Section 3 requires Courts “to stay litigation ‘upon being satisfied that the issue’ is ‘referable to arbitration’ under the ‘agreement.'” Slip op. at 5-6 (quoting 9 U.S.C. § 3). FAA Section 4 provides that “a court, in response to a motion by an aggrieved party, must compel arbitration ‘in accordance with the terms of the agreement’ when the court is ‘satisfied that the making of the agreement for arbitration or the failure to comply therewith is not in issue.’” Slip op. at 6 (quoting 9 U.S.C. § 4).
The Court rejected that argument because it has “consistently held that parties may delegate threshold arbitrability questions to the arbitrator, so long as the parties’ agreement does so by ‘clear and unmistakable’ evidence.” Slip op. at 6 (quoting First Options, 514 U.S. at 944 and citing Rent-A-Center, 561 U. S. at 69, n. 1). It noted that “before referring a dispute to an arbitrator, the court determines whether a valid arbitration agreement exists[,]” “[b]ut if a valid agreement exists, and if the agreement delegates the arbitrability issue to an arbitrator, a court may not decide the arbitrability issue.” Slip op. at 6 (citing 9 U.S.C. § 2).
Section 10’s Back-end Review Does not Authorize Preemptive Front-End Review
The distributor’s second argument was that the “back-end judicial review” available if an arbitrator “exceeds his or her powers” impliedly authorizes courts to determine that an arbitrability question is “wholly groundless” and obviates the need to submit the arbitrability question to arbitration. Slip op. at 6. But the Court said “[t]he dispositive answer to [the distributor’s] §10 argument is that Congress designed the Act in a specific way, and it is not our proper role to redesign the statute.” Slip op. at 6.
Further, the Court explained, acceptance of the distributor’s “argument would mean. . . that courts presumably also should decide frivolous merits questions that have been delegated to an arbitrator.” But, said the Court, “[we] have already rejected that argument: When the parties’ contract assigns a matter to arbitration, a court may not resolve the merits of the dispute even if the court thinks that a party’s claim on the merits is frivolous. So, too, with arbitrability.” Slip op. at 6-7 (citation omitted).
Considerations of Alleged Judicial Economy do not Warrant the Wholly Groundless Exception
The distributor argued that it would, “as a practical and policy matter,” “be a waste of the parties’ time and money to send the arbitrability question to an arbitrator if the argument for arbitration is wholly groundless.” Slip op. at 7.
The distributor argued that, “[i]n cases like this[,]” “the arbitrator will inevitably conclude that the dispute is not arbitrable and then send the case back to the district court. So why waste the time and money?” Slip op. at 7.
But the Court said the “Act contains no ‘wholly groundless’ exception, and we may not engraft our own exceptions onto the statutory text.” Slip op. at 7 (citing Exxon Mobil Corp. v. Allapattah Services, Inc., 545 U.S. 546, 556-57 (2005)).

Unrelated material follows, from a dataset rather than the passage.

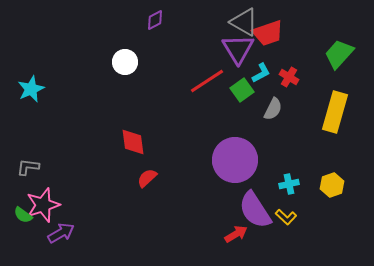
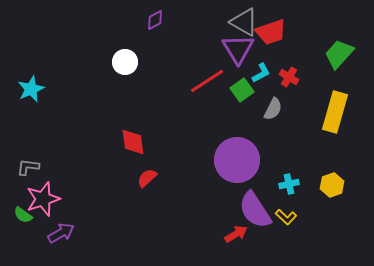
red trapezoid: moved 3 px right, 1 px up
purple circle: moved 2 px right
pink star: moved 6 px up
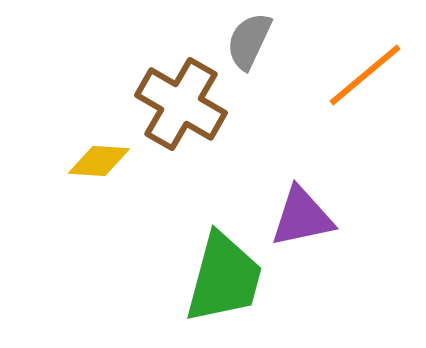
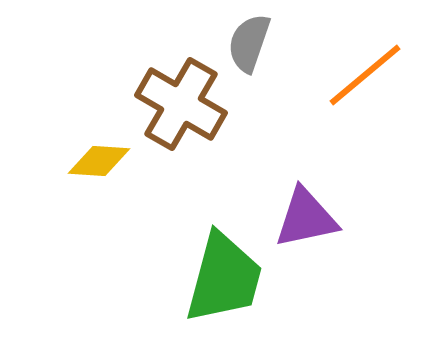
gray semicircle: moved 2 px down; rotated 6 degrees counterclockwise
purple triangle: moved 4 px right, 1 px down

In any event the Court was very skeptical about the efficacy of a “wholly groundless” exception. It expressed doubt that “the wholly groundless’ exception would save time and money systematically even if it might do so in some individual cases.” Slip op. at 7.
It also doubted the validity of the exception’s underlying premise: that it would be “easy to tell when an argument for arbitration of a particular dispute is wholly groundless.” Slip op. at 7. “The exception,” said the Court, “would inevitably spark collateral litigation (with briefing, argument and opinion writing) over whether a seemingly unmeritorious argument for arbitration is wholly groundless, as opposed to groundless. We see no reason to create such a time-consuming sideshow.” Slip op. at 7 (emphasis in original).
Further, the distributor’s argument “assumes that an arbitrator would inevitably reject arbitration in those cases where a judge would conclude that the argument for arbitration is wholly groundless.” But “an arbitrator might hold a different view of the arbitrability issue than a court does, even if the court finds the answer obvious[,]” and “[i] t is not unheard-of for one fair-minded adjudicator to think a decision is obvious in one direction but for another fair- minded adjudicator to decide the matter the other way.” Slip op. at 7.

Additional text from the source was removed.